- _WHAT TO DO_
Starting at the line with "حضور النواب خلال", set down each line of the entries below through the last one, exactly as it stands.

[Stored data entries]
============

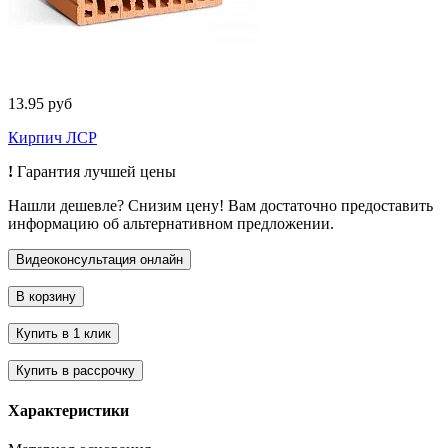
13.95 руб
Кирпич ЛСР
!
Гарантия лучшей цены
Нашли дешевле? Снизим цену! Вам достаточно предоставить
информацию об альтернативном предложении.
Характеристики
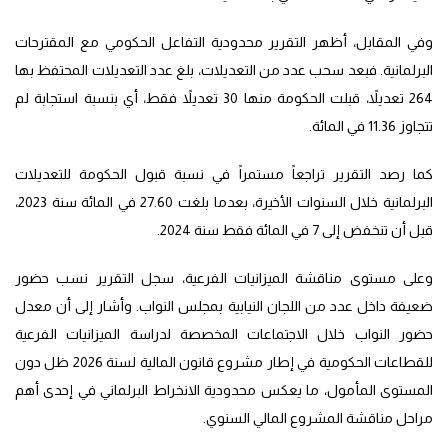
وفي المقابل، أظهر التقرير محدودية التفاعل الحكومي مع المقترحات
البرلمانية. فبعد سحب عدد من التعديلات، بلغ عدد التعديلات المحتفظ بها
264 تعديلاً، قبلت الحكومة منها 30 تعديلاً فقط، أي بنسبة استجابة لم
تتجاوز 11.36 في المائة.
كما رصد التقرير تراجعاً مستمراً في نسبة قبول الحكومة للتعديلات
البرلمانية خلال السنوات الأخيرة، بعدما بلغت 27.60 في المائة سنة 2023،
قبل أن تنخفض إلى 7 في المائة فقط سنة 2024.
وعلى مستوى مناقشة الميزانيات الفرعية، سجل التقرير نسب حضور
ضعيفة داخل عدد من اللجان النيابية بمجلس النواب. وأشار إلى أن معدل
حضور النواب خلال الاجتماعات المخصصة لدراسة الميزانيات الفرعية
للقطاعات الحكومية في إطار مشروع قانون المالية لسنة 2026 ظل دون
المستوى المأمول، ما يعكس محدودية الانخراط البرلماني في إحدى أهم
مراحل مناقشة المشروع المالي السنوي.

============

- _SOLVED EXERCISE_
حضور النواب خلال الاجتماعات المخصصة لدراسة الميزانيات الفرعية
للقطاعات الحكومية في إطار مشروع قانون المالية لسنة 2026 ظل دون
المستوى المأمول، ما يعكس محدودية الانخراط البرلماني في إحدى أهم
مراحل مناقشة المشروع المالي السنوي.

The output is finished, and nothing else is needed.